Grüne: „Vorgaben der Wasserrahmenrichtlinie deutlich verfehlt“

Nitratbelastung: Klötze-Nord sticht hervor

Hatte als erster auf die hohen Nitratwerte in Klötze-Nord aufmerksam gemacht: Harald Gülzow vom Verein VSR-Gewässerschutz.

mit Klötze / Magdeburg. In Sachsen-Anhalt wird der Grenzwert für Nitrat im Grundwasser von 50 Milligramm pro Liter an 20 Prozent der Messstellen überschritten.
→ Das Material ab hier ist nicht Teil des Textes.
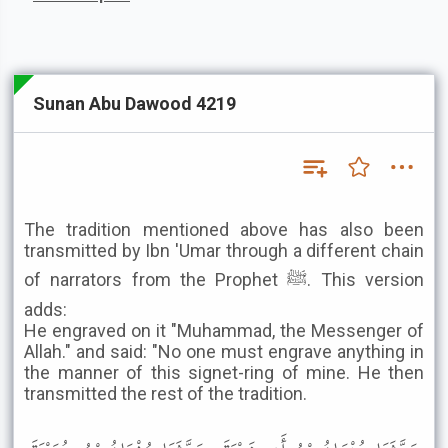
Sunan Abu Dawood 4219
The tradition mentioned above has also been
transmitted by Ibn 'Umar through a different chain
of narrators from the Prophet ﷺ. This version
adds:
He engraved on it "Muhammad, the Messenger of
Allah." and said: "No one must engrave anything in
the manner of this signet-ring of mine. He then
transmitted the rest of the tradition.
Dies belegt die Antwort der Landesregierung auf eine Kleine Anfrage der Landtagsfraktion Bündnis 90/Die Grünen.

„Die Antworten der Landesregierung“, so stellt die agrarpolitische Sprecherin der Fraktion, Dorothea Frederking, fest, „geben keinen Aufschluss darüber, warum die Nitratwerte teilweise über 50 Milligramm pro Liter liegen“.

Besonders bedenklich seien laut Frederking Spitzenwerte wie die 144 Milligramm pro Liter Nitrat, die in einem oberflächennahen Brunnen in Klötze-Nord festgestellt wurden. „Die Landesregierung tut dies ab mit der Begründung, der Brunnen sei nicht Teil des Landesmessnetzes. Das gibt Anlass zu Befürchtungen, dass das Nitratproblem noch weit größer ist als es die offiziellen Messungen widerspiegeln“, so die Grünen-Landtagsabgeordnete.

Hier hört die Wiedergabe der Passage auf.